Exercise input
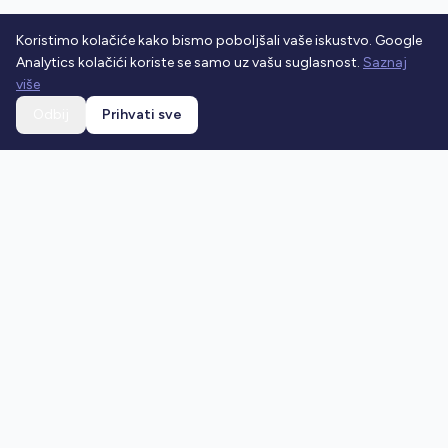
Koristimo kolačiće kako bismo poboljšali vaše iskustvo. Google
Analytics kolačići koriste se samo uz vašu suglasnost.
Saznaj
više
Odbij
Prihvati sve
Ostani u toku
Prijavi se na newsletter i dobivaj najnovije vijesti o
prometnim propisima.
Prijavi se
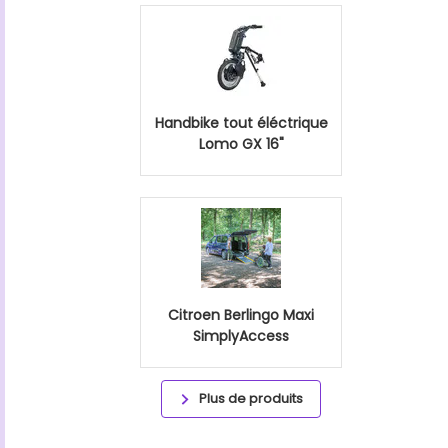
Handbike tout éléctrique
Lomo GX 16"
Citroen Berlingo Maxi
SimplyAccess
Plus de produits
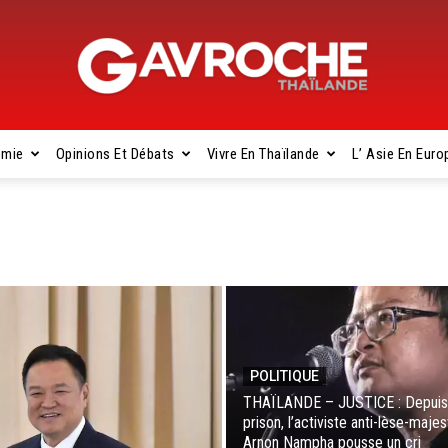
omie
Opinions Et Débats
Vivre En Thaïlande
L’ Asie En Euro
Gavroche
Thaïlande
POLITIQUE
THAÏLANDE – JUSTICE : Depuis
prison, l’activiste anti-lèse-maje
Arnon Nampha pousse un cri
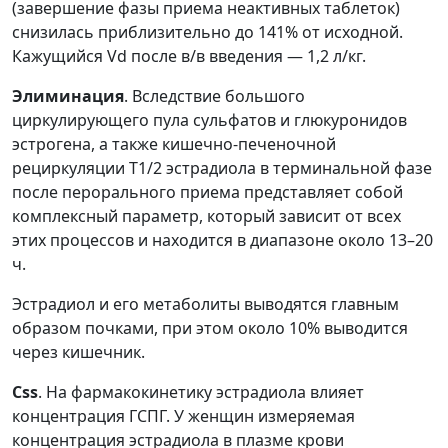
(завершение фазы приема неактивных таблеток)
снизилась приблизительно до 141% от исходной.
Кажущийся Vd после в/в введения — 1,2 л/кг.
Элиминация
. Вследствие большого
циркулирующего пула сульфатов и глюкуронидов
эстрогена, а также кишечно-печеночной
рециркуляции T1/2 эстрадиола в терминальной фазе
после перорального приема представляет собой
комплексный параметр, который зависит от всех
этих процессов и находится в диапазоне около 13–20
ч.
Эстрадиол и его метаболиты выводятся главным
образом почками, при этом около 10% выводится
через кишечник.
Css
. На фармакокинетику эстрадиола влияет
концентрация ГСПГ. У женщин измеряемая
концентрация эстрадиола в плазме крови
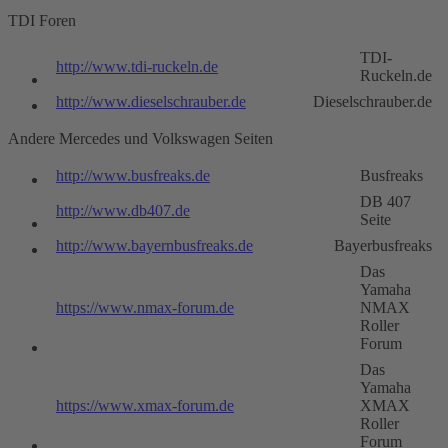
TDI Foren
TDI-
http://www.tdi-ruckeln.de
Ruckeln.de
http://www.dieselschrauber.de
Dieselschrauber.de
Andere Mercedes und Volkswagen Seiten
http://www.busfreaks.de
Busfreaks
DB 407
http://www.db407.de
Seite
http://www.bayernbusfreaks.de
Bayerbusfreaks
Das
Yamaha
https://www.nmax-forum.de
NMAX
Roller
Forum
Das
Yamaha
https://www.xmax-forum.de
XMAX
Roller
Forum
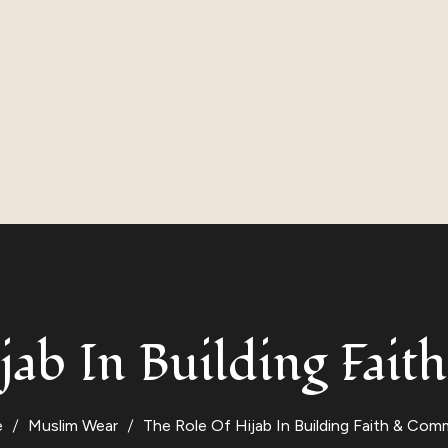
jab In Building Fa
e
Muslim Wear
The Role Of Hijab In Building Faith & Com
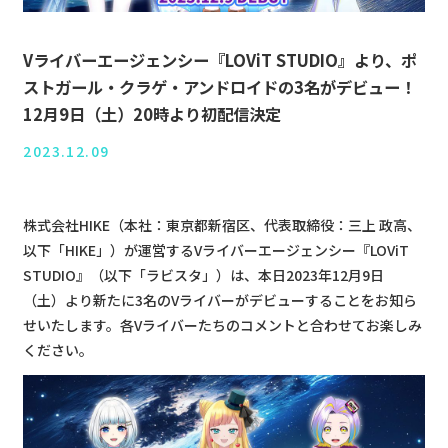
Vライバーエージェンシー『LOViT STUDIO』より、ポ
ストガール・クラゲ・アンドロイドの3名がデビュー！
12月9日（土）20時より初配信決定
2023.12.09
株式会社HIKE（本社：東京都新宿区、代表取締役：三上 政高、
以下「HIKE」）が運営するVライバーエージェンシー『LOViT
STUDIO』（以下「ラビスタ」）は、本日2023年12月9日
（土）より新たに3名のVライバーがデビューすることをお知ら
せいたします。各Vライバーたちのコメントと合わせてお楽しみ
ください。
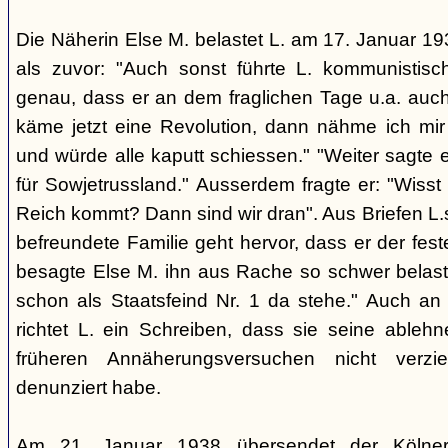
Die Näherin Else M. belastet L. am 17. Januar 193
als zuvor: "Auch sonst führte L. kommunistis
genau, dass er an dem fraglichen Tage u.a. auch
käme jetzt eine Revolution, dann nähme ich mir
und würde alle kaputt schiessen." "Weiter sagte e
für Sowjetrussland." Ausserdem fragte er: "Wisst
Reich kommt? Dann sind wir dran". Aus Briefen L.s
befreundete Familie geht hervor, dass er der fes
besagte Else M. ihn aus Rache so schwer belaste
schon als Staatsfeind Nr. 1 da stehe." Auch an
richtet L. ein Schreiben, dass sie seine able
früheren Annäherungsversuchen nicht verz
denunziert habe.
Am 21. Januar 1938 übersendet der Kölner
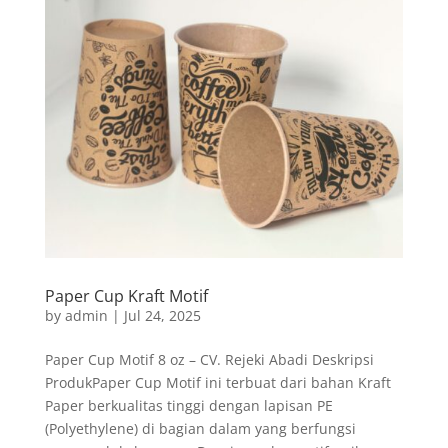
Paper Cup Kraft Motif
by
admin
|
Jul 24, 2025
Paper Cup Motif 8 oz – CV. Rejeki Abadi Deskripsi
ProdukPaper Cup Motif ini terbuat dari bahan Kraft
Paper berkualitas tinggi dengan lapisan PE
(Polyethylene) di bagian dalam yang berfungsi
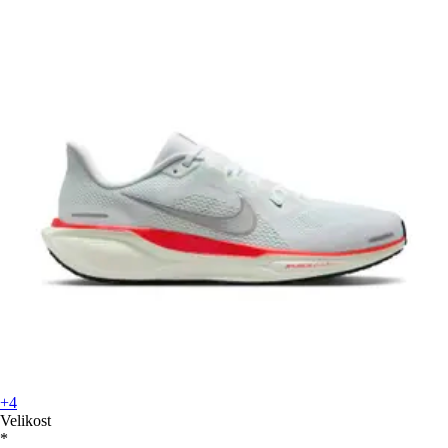
+4
Velikost
*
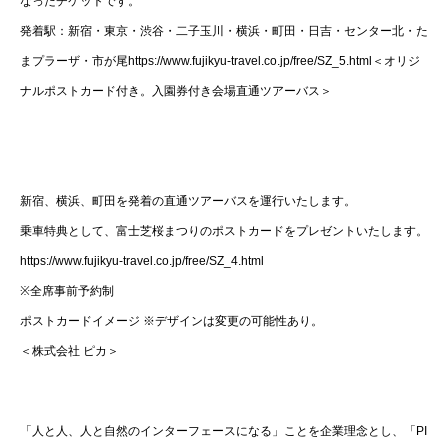
なったチケットです。
発着駅：新宿・東京・渋谷・二子玉川・横浜・町田・日吉・センター北・た
まプラーザ・市が尾https://www.fujikyu-travel.co.jp/free/SZ_5.html＜オリジ
ナルポストカード付き。入園券付き会場直通ツアーバス＞
新宿、横浜、町田を発着の直通ツアーバスを運行いたします。
乗車特典として、富士芝桜まつりのポストカードをプレゼントいたします。
https://www.fujikyu-travel.co.jp/free/SZ_4.html
※全席事前予約制
ポストカードイメージ ※デザインは変更の可能性あり。
＜株式会社 ピカ＞
「人と人、人と自然のインターフェースになる」ことを企業理念とし、「PI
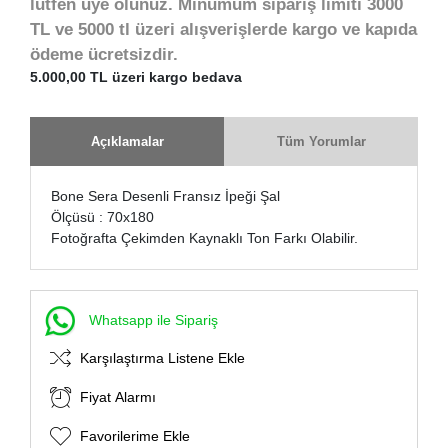
lütfen üye olunuz. Minumum sipariş limiti 3000
TL ve 5000 tl üzeri alışverişlerde kargo ve kapıda
ödeme ücretsizdir.
5.000,00 TL üzeri kargo bedava
Açıklamalar
Tüm Yorumlar
Bone Sera Desenli Fransız İpeği Şal
Ölçüsü : 70x180
Fotoğrafta Çekimden Kaynaklı Ton Farkı Olabilir.
Whatsapp ile Sipariş
Karşılaştırma Listene Ekle
Fiyat Alarmı
Favorilerime Ekle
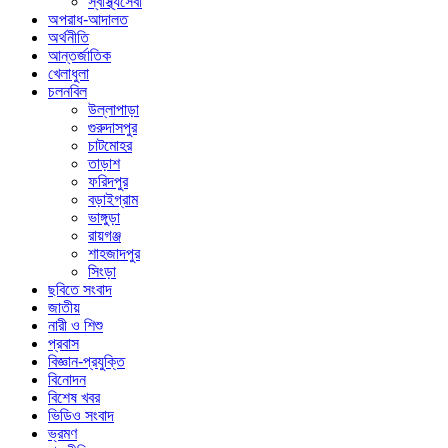
স্বাস্থ্যসেবা
অপরাধ-আদালত
অর্থনীতি
আন্তর্জাতিক
খেলাধুলা
চলনবিল
উল্লাপাড়া
গুরুদাসপুর
চাটমোহর
তাড়াশ
ফরিদপুর
বড়াইগ্রাম
ভাঙ্গুড়া
রায়গঞ্জ
শাহজাদপুর
সিংড়া
ছবিতে সংবাদ
জাতীয়
নারী ও শিশু
প্রবাস
বিজ্ঞান-প্রযুক্তি
বিনোদন
বিশেষ খবর
ভিডিও সংবাদ
ভ্রমণ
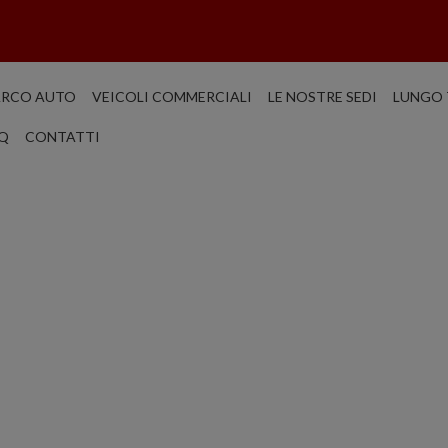
ARCO AUTO
VEICOLI COMMERCIALI
LE NOSTRE SEDI
LUNGO 
Q
CONTATTI
RICERCA AU
CATANIA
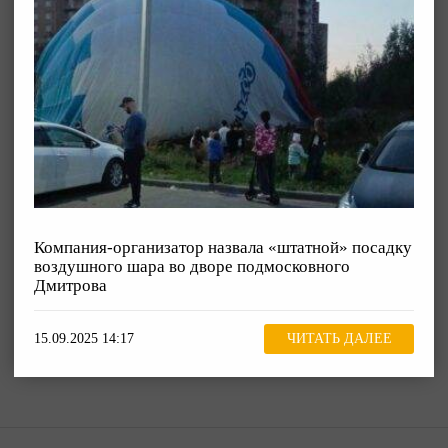
Компания-организатор назвала «штатной» посадку
воздушного шара во дворе подмосковного
Дмитрова
15.09.2025 14:17
ЧИТАТЬ ДАЛЕЕ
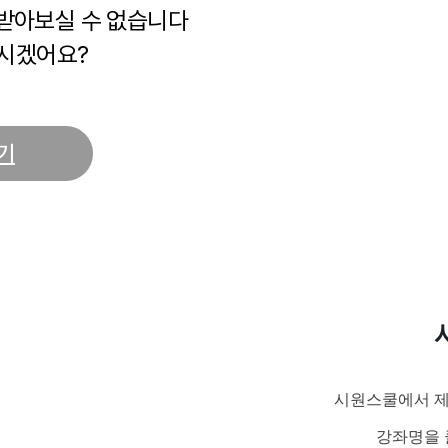
 받아보실 수 없습니다
시겠어요?
기
시원스쿨에서 제
강좌명을 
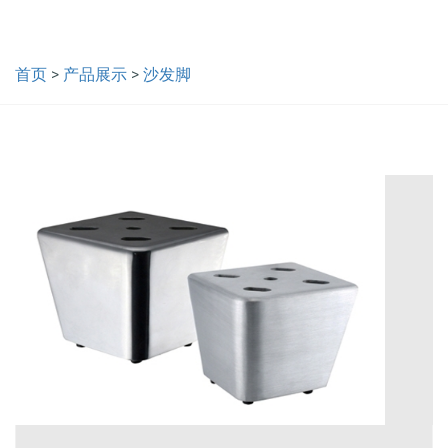
首页
>
产品展示
>
沙发脚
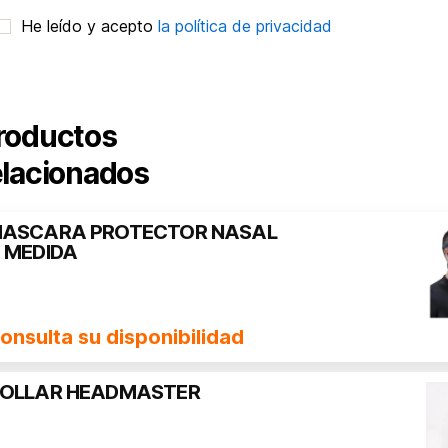
He leído y acepto
la política de privacidad
roductos
elacionados
ASCARA PROTECTOR NASAL
 MEDIDA
onsulta su disponibilidad
OLLAR HEADMASTER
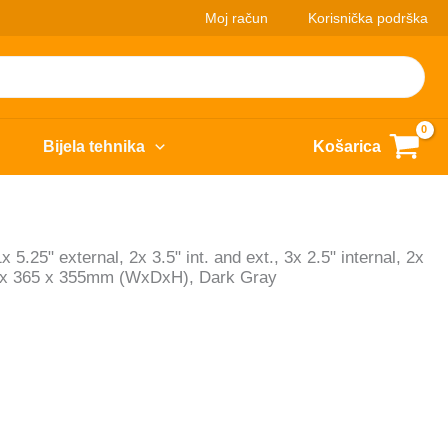
Moj račun
Korisnička podrška
Bijela tehnika
Košarica
.25" external, 2x 3.5" int. and ext., 3x 2.5" internal, 2x
 x 365 x 355mm (WxDxH), Dark Gray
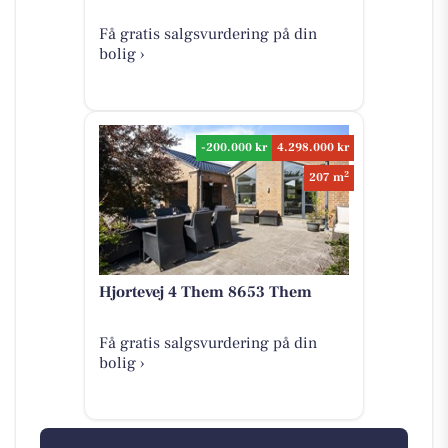
Få gratis salgsvurdering på din
bolig ›
-200.000 kr
4.298.000 kr
2
207 m
Hjortevej 4 Them 8653 Them
Få gratis salgsvurdering på din
bolig ›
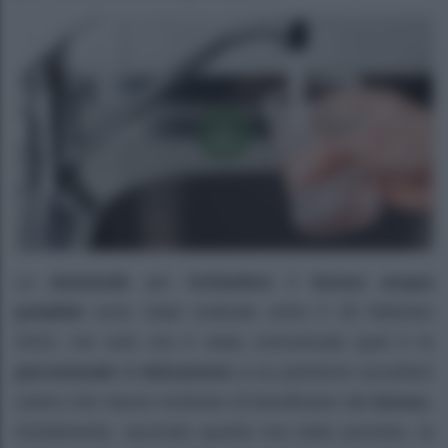
Le
domande
per
richiedere
il
bonus acqua
potabile
sono state inoltrate entro il 28 febbraio
2023, ma solo ora è stata comunicata qual è la
percentuale
di
detrazione
a cui potranno accedere
coloro che hanno richiesto di beneficiare del
bonus.
Inizialmente, secondo quanto era stato previsto, la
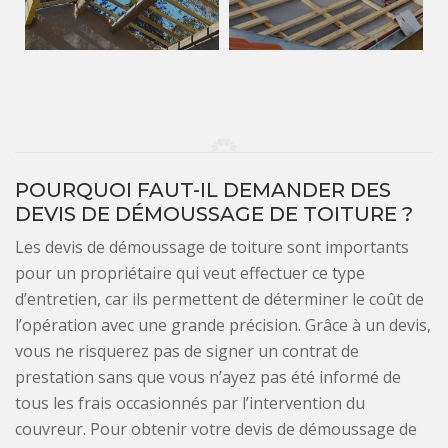
POURQUOI FAUT-IL DEMANDER DES
DEVIS DE DÉMOUSSAGE DE TOITURE ?
Les devis de démoussage de toiture sont importants
pour un propriétaire qui veut effectuer ce type
d’entretien, car ils permettent de déterminer le coût de
l’opération avec une grande précision. Grâce à un devis,
vous ne risquerez pas de signer un contrat de
prestation sans que vous n’ayez pas été informé de
tous les frais occasionnés par l’intervention du
couvreur. Pour obtenir votre devis de démoussage de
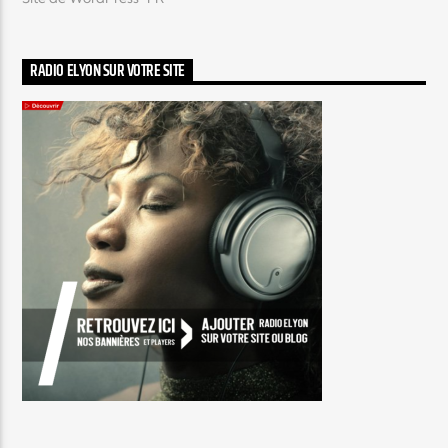
RADIO ELYON SUR VOTRE SITE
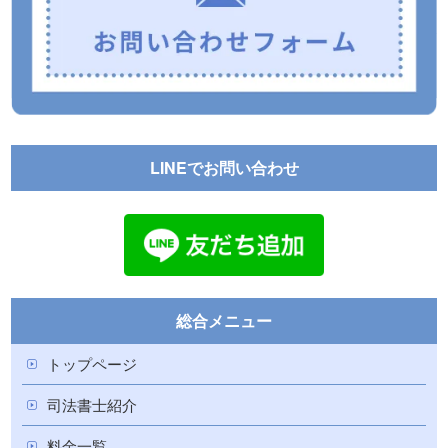
LINEでお問い合わせ
総合メニュー
トップページ
司法書士紹介
料金一覧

Task
Would you please return all lines of the data that include the word "fujikyu"?

Written response
まプラーザ・市が尾https://www.fujikyu-travel.co.jp/free/SZ_5.html＜オリジ
https://www.fujikyu-travel.co.jp/free/SZ_4.html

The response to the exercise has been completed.